A tobacconist from Lecce has sued two customers believing he is a creditor of the defendants for having allowed them to play the game of debt lotto at their own betting shop and that they have not obtained the repayment of part of the sums lent for the total amount of €20.800,00.

The defendants appeared in court and contested that I have never played the lotto and then to have only made small bets with small sums (2-3 euros); they also stated that the plaintiff's request was generic and incomplete; that, in any case, the case was attributable to the sale of goods by a trader to someone who does not trade in it so that the right to obtain the sale price was barred pursuant to art. 2955 n. 5 c.p.c.; the Court of Lecce considered that there had been an agreement between the parties a mortgage contract and that the plaintiff had fulfilled the burden of proof placed on him pursuant to art. 2697 c.c. having proven not only that the defendants, whom he had known for some time, were assiduous players at his own betting shop but also that they had become avid players by making bets of €2.500 on a late number to the point of asking the tobacconist to be able to continue to playing on credit with consequent payment, by the lending actor, of the related sums advanced into the coffers of the State Monopolies; following the appeal of the losing parties, the Court of Appeal of Lecce completely rejected the appeal, subsuming the case in the contract of mortgage and therefore deeming the presumptive prescription referred to in art. inapplicable. 2955 n. 5 c.c.; it also confirmed the first instance ruling regarding the fulfillment of the burden of proof of the right to credit;

Subsequently, the two clients appealed to the Court of Cassation. With the first reason - violation of the articles. 1813 and 2955 n. 5 c.p.c. in relation to the art. 360, co. 1 n.3 c.p.c. – the appellants complained that the Court of merit erroneously framed the case in the loan contract, rather than in the typical case of a commercial transaction between entrepreneur and consumer or retail sale of goods, i.e. the coupon of the lotto, thus failing to note that the right to payment of the price has become statute-barred;

with the second reason - violation of the articles. 1813 and 2697 c.c. In relation to the art. 360, co. 1 no. 3 c.p.c. - the appellants are challenging the head of the sentence which deemed proof of the existence of the conditions of a verbal loan contract to have been achieved on the basis of mere testimonial evidence, when, instead, the appellant had not given rigorous proof of the agreements occurred, the amount of the sums borrowed, the sums actually borrowed, the obligation, the times and methods of

refund nor would it have produced the ticket stubs for the games a lotto and the company's accounting books indicating the size and timing of the bets made by the defendants.
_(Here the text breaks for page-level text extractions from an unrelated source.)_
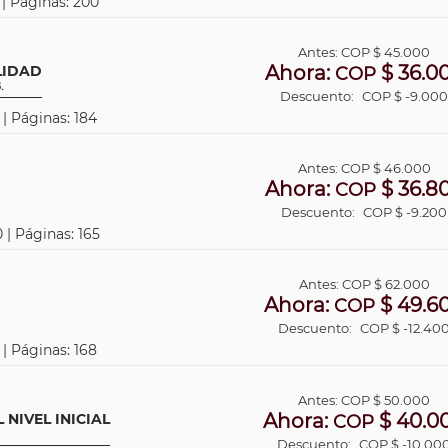
 | Páginas: 200
Antes:
COP
$ 45.000
Ahora:
$ 36.0
LIDAD
COP
.
Descuento:
COP $ -9.00
 | Páginas: 184
Antes:
COP
$ 46.000
Ahora:
$ 36.8
COP
Descuento:
COP $ -9.200
 | Páginas: 165
Antes:
COP
$ 62.000
Ahora:
$ 49.6
COP
Descuento:
COP $ -12.40
 | Páginas: 168
Antes:
COP
$ 50.000
Ahora:
$ 40.0
 NIVEL INICIAL
COP
Descuento:
COP $ -10.00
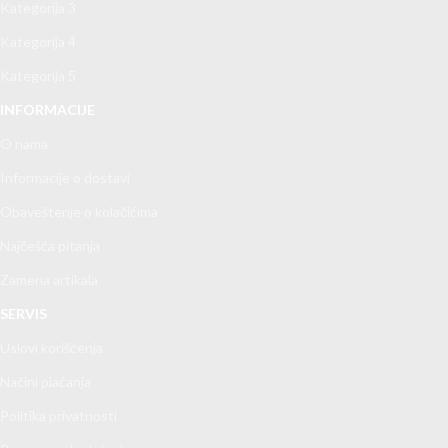
Kategorija 3
Kategorija 4
Kategorija 5
INFORMACIJE
O nama
Informacije o dostavi
Obaveštenje o kolačićima
Najčešća pitanja
Zamena artikala
SERVIS
Uslovi korišćenja
Načini plaćanja
Politika privatnosti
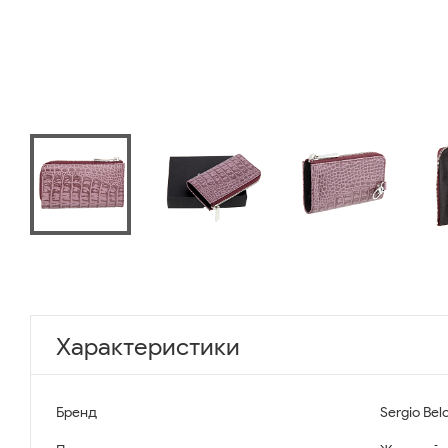
Характеристики
Бренд
Sergio Belo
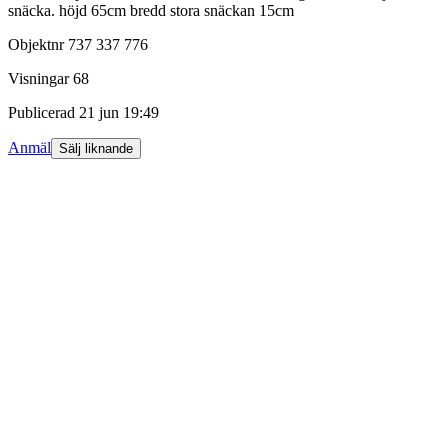
snäcka. höjd 65cm bredd stora snäckan 15cm
Objektnr
737 337 776
Visningar
68
Publicerad
21 jun 19:49
Anmäl
Sälj liknande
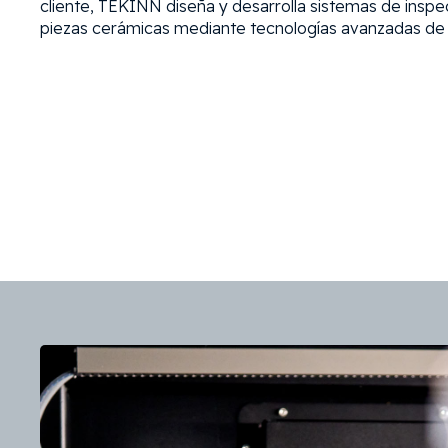
cliente, TEKINN diseña y desarrolla sistemas de inspe
piezas cerámicas mediante tecnologías avanzadas de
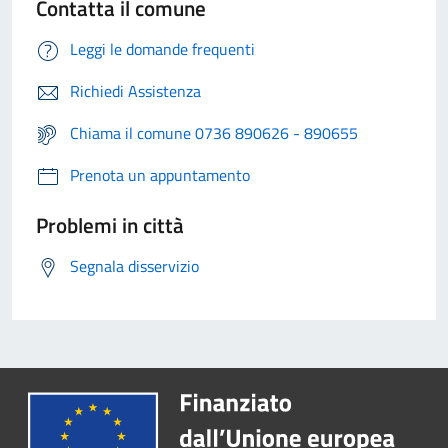
Contatta il comune
Leggi le domande frequenti
Richiedi Assistenza
Chiama il comune 0736 890626 - 890655
Prenota un appuntamento
Problemi in città
Segnala disservizio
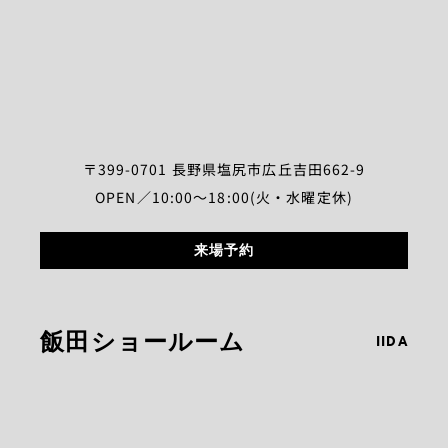
〒399-0701 長野県塩尻市広丘吉田662-9
OPEN／10:00～18:00(火・水曜定休)
来場予約
飯田ショールーム
IIDA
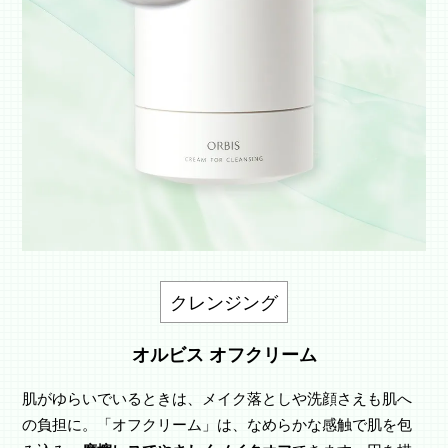
クレンジング
オルビス オフクリーム
肌がゆらいでいるときは、メイク落としや洗顔さえも肌へ
の負担に。「オフクリーム」は、なめらかな感触で肌を包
The Court of Cassation rejected the appeal, reiterating that "the gaming and betting contract exists between the public concessionaire and the bettor and is regulated by a ministerial regulation of non-agreement formation, having the nature of public-administrative negotiation; it follows that the bet collector is a third party unrelated to the contractual relationship but who, in the case in question, has assumed the role of lender in favor of the bettor of the money necessary to proceed with the bet; therefore the alleged erroneous subsumption of the case in the mortgage discipline rather than in that of the sale of goods, deduced with the first ground of appeal, is manifestly unfounded;

the sentence, in the part in which it classified the case as a "mortgage", is entirely compliant with the consolidated direction of this Court, to which the Board intends to give continuity, according to which "The sole awareness, in the lender, that the sum given as a mortgage will be used by the borrower to gamble or bet is not sufficient to extend the regulation of gambling debts to a different typical shop; therefore, it is still up to the lender to take action for the repayment of the amount given as a loan, if there is no direct interest in the borrower's participation in the game" (Cass. 3, n. 17686 of 2/7/2019; see also Cass. 3, no. 14375 of 27/5/2019 according to which "The extension of the provisions of art. 1933 of the civil code, concerning gaming contracts, to mortgages connected to them - such as donations of money or "chips" , or mortgage promises, or debt acknowledgments - exists only when they constitute means functionally connected to the implementation of the game or bet and are such as to achieve the same practical purposes of the gaming relationship among the players, contributing to the direct interest of the lender to encourage the borrower's participation in the game").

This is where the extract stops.